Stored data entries
--- START ---
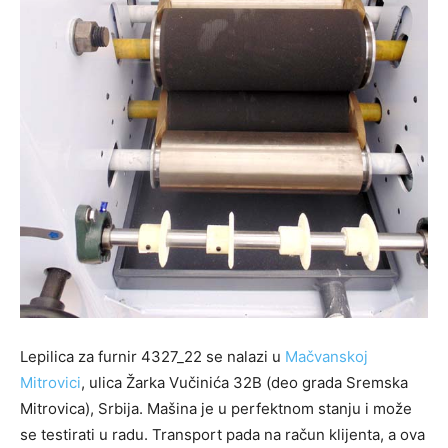
Lepilica za furnir 4327_22 se nalazi u
Mačvanskoj
Mitrovici
, ulica Žarka Vučinića 32B (deo grada Sremska
Mitrovica), Srbija. Mašina je u perfektnom stanju i može
se testirati u radu. Transport pada na račun klijenta, a ova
--- END ---
▶ [Problem statement]: Exactly as written, set down each line of the records, leaving out the pictures.

▶ [Solution for this problem]:
Lepilica za furnir 4327_22 se nalazi u
Mačvanskoj
Mitrovici
, ulica Žarka Vučinića 32B (deo grada Sremska
Mitrovica), Srbija. Mašina je u perfektnom stanju i može
se testirati u radu. Transport pada na račun klijenta, a ova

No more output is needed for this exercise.